Este dilema me encontré sin darme cuenta, y lo recordaré toda mi maldita vida.
Era miércoles. Lo recuerdo bien porque era la víspera del día que me mojaría por completo al salir del trabajo: para el jueves se pronosticaba mucha lluvia y hasta tormentas eléctricas en Tandil, donde vivo hace veinte años.
Cerca de las once y media de la mañana me enviaron a purgar el tanque 2 de aceite. Es un tanque de más de 30 mil litros que tiene dos boquillas, una abajo y otra arriba. El purgue se hace para que el aceite, al venderse, vaya lo más limpio posible; es decir, sin la borra que le queda después de estar estacionado varios días dentro de un recipiente de ese volumen.
Me encontraba tranquilo, mirando cómo la borracha se escapaba lentamente hacia un contenedor que usábamos para separar toda esa «caca» (así llamamos a la borra, si la vieran, pensarían lo mismo). Justo cuando me encendí un pucho, lo vi a él, al Vasco, charlando normalmente con su camionero, hasta que lo normal perdió su contexto y se convirtió en un caos.
También recuerdo que, unos minutos antes, el camionero del Vasco se acercó hacia donde yo estaba y me contó que se le había roto algo del camión. Como por lo visto no era nada tan groso, simplemente le dije: «Uh… ¡Qué cagada, che!». » Sí «, me dijo asintiendo con la cabeza. Sin más, se fue hacia adentro a tomar agua fría.
Yo simplemente seguí con mi labor, sin darle importancia al resto, hasta que los gritos y los gestos del Vasco me llamaron mucha la atención. Estaban bastante lejos, por lo que no podía entender ni una sola palabra. Me los quedé mientras miraba tomaba un poco de agua fría de la botella de plástico que tenía en la mano izquierda.
No entiendo por qué , pero empecé a acercar más y más.
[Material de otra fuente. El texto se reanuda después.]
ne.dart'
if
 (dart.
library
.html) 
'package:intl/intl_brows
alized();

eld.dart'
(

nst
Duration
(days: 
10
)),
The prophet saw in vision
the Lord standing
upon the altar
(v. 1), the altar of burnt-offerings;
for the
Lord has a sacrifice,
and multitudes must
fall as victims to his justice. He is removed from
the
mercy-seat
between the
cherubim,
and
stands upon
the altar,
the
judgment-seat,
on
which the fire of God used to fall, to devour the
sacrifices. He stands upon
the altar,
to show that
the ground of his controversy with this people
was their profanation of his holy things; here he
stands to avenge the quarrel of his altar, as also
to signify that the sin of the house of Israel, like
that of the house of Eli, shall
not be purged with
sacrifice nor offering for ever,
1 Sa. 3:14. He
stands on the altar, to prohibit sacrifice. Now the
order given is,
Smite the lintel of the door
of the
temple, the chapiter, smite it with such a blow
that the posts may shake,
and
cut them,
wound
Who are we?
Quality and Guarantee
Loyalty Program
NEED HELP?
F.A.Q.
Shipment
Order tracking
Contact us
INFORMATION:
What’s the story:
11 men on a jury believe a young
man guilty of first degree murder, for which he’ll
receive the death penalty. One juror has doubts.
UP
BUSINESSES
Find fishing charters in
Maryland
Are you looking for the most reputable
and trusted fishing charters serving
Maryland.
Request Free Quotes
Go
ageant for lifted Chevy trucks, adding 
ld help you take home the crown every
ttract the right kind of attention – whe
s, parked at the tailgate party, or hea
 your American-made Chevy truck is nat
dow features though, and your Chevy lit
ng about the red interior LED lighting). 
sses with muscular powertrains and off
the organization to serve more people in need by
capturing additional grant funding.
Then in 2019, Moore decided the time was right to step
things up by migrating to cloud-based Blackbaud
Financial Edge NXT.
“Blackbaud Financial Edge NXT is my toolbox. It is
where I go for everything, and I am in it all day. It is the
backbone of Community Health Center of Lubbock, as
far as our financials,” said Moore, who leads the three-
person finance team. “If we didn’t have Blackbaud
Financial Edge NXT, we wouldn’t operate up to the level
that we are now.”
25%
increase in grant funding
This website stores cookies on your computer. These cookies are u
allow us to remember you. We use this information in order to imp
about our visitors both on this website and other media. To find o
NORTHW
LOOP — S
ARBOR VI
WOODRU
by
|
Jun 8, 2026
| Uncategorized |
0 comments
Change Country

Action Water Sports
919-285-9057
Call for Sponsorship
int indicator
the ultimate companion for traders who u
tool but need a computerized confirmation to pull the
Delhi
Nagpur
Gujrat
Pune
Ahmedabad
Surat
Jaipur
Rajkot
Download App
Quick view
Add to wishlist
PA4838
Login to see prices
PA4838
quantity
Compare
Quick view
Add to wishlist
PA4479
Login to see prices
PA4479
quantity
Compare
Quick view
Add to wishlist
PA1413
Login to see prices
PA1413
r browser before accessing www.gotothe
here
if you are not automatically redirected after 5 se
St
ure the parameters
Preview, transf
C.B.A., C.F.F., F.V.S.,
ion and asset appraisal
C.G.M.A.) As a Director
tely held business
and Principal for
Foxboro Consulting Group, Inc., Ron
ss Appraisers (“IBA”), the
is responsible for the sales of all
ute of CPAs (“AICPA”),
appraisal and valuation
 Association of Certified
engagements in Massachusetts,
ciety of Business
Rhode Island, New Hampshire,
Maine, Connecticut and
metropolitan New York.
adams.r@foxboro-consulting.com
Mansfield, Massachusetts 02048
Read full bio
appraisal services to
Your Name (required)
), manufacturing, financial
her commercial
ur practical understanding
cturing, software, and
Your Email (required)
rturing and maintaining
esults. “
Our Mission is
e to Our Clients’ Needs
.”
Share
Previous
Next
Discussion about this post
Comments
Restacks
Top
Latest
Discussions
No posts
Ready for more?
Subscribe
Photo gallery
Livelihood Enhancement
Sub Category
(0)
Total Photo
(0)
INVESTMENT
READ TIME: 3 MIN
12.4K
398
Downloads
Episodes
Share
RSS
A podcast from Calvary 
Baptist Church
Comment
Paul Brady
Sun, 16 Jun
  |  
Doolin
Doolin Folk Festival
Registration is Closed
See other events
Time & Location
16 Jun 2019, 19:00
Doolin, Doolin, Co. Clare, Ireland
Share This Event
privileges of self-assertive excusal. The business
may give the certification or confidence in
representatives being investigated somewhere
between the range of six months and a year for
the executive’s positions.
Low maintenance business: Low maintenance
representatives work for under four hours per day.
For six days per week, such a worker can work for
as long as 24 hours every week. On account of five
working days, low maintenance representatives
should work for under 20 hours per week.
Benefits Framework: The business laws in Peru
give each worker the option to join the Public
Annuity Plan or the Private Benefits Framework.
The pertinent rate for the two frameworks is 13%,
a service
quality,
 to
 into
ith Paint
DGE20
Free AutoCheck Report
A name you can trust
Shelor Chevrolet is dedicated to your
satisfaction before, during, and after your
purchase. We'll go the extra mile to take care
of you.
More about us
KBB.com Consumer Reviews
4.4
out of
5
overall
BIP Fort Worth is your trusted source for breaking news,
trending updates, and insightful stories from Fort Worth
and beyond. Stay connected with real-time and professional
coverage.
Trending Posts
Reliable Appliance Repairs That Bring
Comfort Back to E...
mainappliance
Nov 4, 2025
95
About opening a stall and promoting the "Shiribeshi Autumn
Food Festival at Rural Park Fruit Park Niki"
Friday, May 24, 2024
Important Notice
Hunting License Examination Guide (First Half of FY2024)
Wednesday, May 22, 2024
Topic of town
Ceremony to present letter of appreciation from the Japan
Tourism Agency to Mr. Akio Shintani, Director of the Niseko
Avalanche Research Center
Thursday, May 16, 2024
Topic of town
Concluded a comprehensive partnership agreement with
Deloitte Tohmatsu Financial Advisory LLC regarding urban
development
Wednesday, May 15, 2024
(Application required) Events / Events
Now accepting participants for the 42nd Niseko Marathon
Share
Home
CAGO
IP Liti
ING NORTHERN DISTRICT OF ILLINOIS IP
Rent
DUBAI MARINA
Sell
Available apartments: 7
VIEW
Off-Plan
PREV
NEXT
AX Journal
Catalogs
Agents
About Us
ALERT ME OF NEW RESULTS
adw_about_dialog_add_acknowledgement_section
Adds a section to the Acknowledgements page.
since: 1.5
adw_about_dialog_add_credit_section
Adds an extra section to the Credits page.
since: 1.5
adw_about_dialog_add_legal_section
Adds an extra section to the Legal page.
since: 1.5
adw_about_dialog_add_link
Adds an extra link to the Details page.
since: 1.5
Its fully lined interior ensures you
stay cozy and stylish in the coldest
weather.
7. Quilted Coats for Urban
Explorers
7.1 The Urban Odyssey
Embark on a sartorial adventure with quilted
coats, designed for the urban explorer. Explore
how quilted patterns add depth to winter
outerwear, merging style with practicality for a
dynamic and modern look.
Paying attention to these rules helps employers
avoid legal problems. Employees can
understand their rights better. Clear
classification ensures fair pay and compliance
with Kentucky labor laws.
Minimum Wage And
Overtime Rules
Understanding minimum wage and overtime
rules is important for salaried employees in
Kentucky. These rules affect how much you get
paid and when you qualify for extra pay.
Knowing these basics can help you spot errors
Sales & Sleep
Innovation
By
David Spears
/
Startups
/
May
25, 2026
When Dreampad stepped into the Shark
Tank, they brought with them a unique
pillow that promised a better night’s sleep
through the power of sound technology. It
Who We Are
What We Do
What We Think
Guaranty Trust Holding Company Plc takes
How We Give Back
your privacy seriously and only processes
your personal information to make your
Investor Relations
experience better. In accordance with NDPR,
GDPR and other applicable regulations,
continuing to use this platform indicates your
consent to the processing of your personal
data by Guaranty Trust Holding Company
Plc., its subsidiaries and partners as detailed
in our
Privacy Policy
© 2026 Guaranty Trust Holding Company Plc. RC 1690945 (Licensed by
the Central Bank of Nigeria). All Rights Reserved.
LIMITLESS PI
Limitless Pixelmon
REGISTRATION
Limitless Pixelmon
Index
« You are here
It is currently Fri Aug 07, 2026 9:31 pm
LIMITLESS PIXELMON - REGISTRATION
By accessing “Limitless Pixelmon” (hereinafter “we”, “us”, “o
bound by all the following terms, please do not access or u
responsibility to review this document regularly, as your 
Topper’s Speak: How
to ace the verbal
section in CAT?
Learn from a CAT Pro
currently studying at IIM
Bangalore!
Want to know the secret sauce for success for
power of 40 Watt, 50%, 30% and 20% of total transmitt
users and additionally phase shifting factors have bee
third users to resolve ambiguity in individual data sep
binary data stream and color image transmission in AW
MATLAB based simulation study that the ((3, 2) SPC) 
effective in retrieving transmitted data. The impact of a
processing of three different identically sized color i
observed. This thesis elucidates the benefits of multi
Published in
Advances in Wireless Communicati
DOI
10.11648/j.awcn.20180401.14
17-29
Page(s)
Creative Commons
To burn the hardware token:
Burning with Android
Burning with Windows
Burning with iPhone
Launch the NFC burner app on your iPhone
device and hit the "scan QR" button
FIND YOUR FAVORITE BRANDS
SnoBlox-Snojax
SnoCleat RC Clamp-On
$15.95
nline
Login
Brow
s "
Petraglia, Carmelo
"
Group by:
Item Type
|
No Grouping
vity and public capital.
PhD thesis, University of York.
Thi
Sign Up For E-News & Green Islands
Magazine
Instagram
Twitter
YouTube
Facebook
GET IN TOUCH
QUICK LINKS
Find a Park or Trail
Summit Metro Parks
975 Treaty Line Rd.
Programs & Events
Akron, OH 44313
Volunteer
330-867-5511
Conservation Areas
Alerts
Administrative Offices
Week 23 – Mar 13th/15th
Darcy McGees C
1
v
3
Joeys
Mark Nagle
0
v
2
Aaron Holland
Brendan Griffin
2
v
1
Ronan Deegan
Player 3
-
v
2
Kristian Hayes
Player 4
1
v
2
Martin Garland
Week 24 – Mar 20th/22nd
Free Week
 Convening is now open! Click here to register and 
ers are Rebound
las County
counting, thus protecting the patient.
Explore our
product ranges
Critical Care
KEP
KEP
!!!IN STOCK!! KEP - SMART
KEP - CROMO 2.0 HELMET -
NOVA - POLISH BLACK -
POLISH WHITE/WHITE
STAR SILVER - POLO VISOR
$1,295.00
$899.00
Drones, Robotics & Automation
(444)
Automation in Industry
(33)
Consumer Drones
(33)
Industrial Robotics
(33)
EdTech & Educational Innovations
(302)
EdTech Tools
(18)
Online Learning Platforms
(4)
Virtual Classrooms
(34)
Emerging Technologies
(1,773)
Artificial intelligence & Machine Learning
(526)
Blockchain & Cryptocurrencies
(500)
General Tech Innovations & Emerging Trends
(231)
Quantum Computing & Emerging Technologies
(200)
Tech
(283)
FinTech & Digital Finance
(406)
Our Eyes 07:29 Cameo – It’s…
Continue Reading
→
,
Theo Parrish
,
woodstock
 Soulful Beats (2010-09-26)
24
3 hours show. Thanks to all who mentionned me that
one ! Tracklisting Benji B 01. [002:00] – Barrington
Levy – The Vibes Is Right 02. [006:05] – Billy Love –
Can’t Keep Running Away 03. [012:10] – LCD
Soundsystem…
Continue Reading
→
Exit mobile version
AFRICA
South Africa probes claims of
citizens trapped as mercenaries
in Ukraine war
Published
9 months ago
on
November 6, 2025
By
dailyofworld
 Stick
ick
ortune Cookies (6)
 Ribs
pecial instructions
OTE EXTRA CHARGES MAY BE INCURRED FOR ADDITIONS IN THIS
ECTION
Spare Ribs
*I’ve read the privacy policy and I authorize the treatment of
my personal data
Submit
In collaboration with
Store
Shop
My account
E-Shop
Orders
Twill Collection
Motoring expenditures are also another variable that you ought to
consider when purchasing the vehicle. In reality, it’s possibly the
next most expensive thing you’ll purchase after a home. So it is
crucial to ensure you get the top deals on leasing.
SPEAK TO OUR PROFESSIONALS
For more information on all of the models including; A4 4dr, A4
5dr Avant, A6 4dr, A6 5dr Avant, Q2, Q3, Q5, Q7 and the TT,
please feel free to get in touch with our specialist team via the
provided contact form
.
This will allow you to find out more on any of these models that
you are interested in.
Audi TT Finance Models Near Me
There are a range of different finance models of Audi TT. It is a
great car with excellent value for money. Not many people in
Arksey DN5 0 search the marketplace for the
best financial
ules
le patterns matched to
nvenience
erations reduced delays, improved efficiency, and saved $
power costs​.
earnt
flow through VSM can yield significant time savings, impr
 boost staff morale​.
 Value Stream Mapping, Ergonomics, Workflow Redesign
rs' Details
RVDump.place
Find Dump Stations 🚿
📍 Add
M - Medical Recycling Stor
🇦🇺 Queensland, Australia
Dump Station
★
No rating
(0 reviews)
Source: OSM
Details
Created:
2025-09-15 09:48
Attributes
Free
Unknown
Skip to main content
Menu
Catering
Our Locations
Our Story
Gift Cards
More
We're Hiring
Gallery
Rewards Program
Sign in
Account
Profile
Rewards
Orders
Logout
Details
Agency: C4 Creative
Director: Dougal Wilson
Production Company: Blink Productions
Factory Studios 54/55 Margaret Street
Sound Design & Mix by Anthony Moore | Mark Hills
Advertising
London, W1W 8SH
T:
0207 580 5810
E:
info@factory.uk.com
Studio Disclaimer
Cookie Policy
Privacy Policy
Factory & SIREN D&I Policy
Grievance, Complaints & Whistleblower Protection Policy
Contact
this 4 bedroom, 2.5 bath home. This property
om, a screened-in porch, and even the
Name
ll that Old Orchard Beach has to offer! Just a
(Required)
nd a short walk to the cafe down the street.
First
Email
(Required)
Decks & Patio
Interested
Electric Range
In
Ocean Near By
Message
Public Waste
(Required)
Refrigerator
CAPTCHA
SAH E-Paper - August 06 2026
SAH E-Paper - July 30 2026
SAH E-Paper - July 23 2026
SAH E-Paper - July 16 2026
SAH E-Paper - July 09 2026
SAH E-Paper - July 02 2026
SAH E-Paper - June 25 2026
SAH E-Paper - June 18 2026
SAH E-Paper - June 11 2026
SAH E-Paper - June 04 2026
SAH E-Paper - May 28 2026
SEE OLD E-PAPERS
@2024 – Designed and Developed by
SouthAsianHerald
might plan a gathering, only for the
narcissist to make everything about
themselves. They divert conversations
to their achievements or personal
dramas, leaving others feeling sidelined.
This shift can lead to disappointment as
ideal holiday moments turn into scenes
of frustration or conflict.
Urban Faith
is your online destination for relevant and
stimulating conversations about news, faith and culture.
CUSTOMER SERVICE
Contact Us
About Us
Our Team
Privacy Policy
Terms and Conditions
Era como si algo dentro de mí me recordara que algo malo estaba por suceder. Y sí, así fue. Cuando parecía que todo había terminado, vi al Vasco irse muy enojado (lo notaba por su forma de caminar: pateaba las pequeñas piedras y rezongaba por lo bajo). Su camionero empezó a caminar cada vez más rápido hacia él. Yo me enfoqué en el Vasco, pensando que él se mandaría algo, pero no. Cuando el Vasco se dio la vuelta, en un abrir y cerrar de ojos, en una pequeña pestañeada, lo escuché gritarle: » ¡Qué mierda te pasa, no me rompas más los huevos! «
Ahí salí corriendo hacia ellos. Lancé la botella de plástico que tenía en mi mano izquierda y, mientras cortaba el aire hacía el cielo abierto, le grité con todas mis fuerzas a él, al Vasco, sin poder comprender que en realidad el dilema se encontraba en las manos de su camionero.
Todos en la oficina —que se encontraba a diez metros, detrás del Vasco y hacia donde él se dirigía— se pegaron a las ventanas sin hacer ni decir nada. Se quedaron como si estuvieran mirando una simple película de ficción…
Fue justo ahí, después del grito del Vasco… cuando se escucharon esas tres explosiones.
—¡¿Qué hiciste, la concha de tu madre?! —le grité con todas mis fuerzas, mientras el Vasco pegaba su espalda contra el suelo de estabilizado que habían lanzado hace unos meses.
El camionero me miró con lágrimas en los ojos y simplemente me respondió: —»No sé qué más podía hacer, me tenía el alma desgarrada».